In Part 2, we will continue to take a look at how we can use big collections of books like Project Gutenberg to investigate other aspects of these mysteries.
This is extremely interesting. I would like to be able to search through the Gutenberg Project for some phrases from the Zodiac Killer corpus. Can you share how to search the full library?
Here’s a web interface for doing it:
My apologies for being off topic again, but I wonder if there is another interface. Maybe a programming interface–Perl, perhaps. I tried Anacleto (thanks), and it returned an incomplete result set. I searched for the phrase “around in the snow”, which I know is in a book from the Gutenberg library, but it was not returned by Anacleto. I would like to be sure how many books are being searched. If you can point me in the right direction, I would appreciate it.
P.S.: If you received a similar, comment a minute before this one, please discard it. Mr Klutz somehow submitted by accident.

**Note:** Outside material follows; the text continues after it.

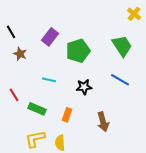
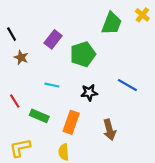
green trapezoid: (122, 46) -> (112, 23), moved, turned 55
orange rectangle: (67, 115) -> (71, 122), size x1.5
yellow L-shape: (35, 139) -> (20, 148), moved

Click on “qualified search”, then put in “around in the snow” (without quotes) in the box labeled “the exact phrase”, then click “Search.” Do the results still leave out the book you’re expecting? If so, which book is it?
I’m not aware of other programming interfaces other than the Java code I wrote for my own experiments, which is somewhat particular to my environment, so I’m not sure they’d be useful to you. But I plan to add my recent code to zodiac-killer-ciphers.googlecode.com if you want to have a look.
Looks like the problem was between my ears. It did work, but it was returning more results than I was seeing on my mobile. Thanks for being patient.
Good show, I say!
Well, the quotes from classic literature can certainly make one look like they know what they’re doing.
I must admit, though, that the color coding is giving me a wee bit of a headache.
Hi all, have someone tried in another language? or looking with some words that are commonly written incorrectly?
Yes, some folks have tried other languages. zkdecrypto, a cipher-solving utility, is able to solve the 408-character cipher (which contains misspellings), as well as many other test ciphers that intentionally include misspellings. So, if the 340-character cipher has normal English plaintext with some misspellings, the program would probably have found a solution. It also includes language statistics for French, German, Italian, and Spanish, and still no solutions have been found.
I just read this page and the comments and it may e a long shot but has anyone ever tried decoding it into Latin?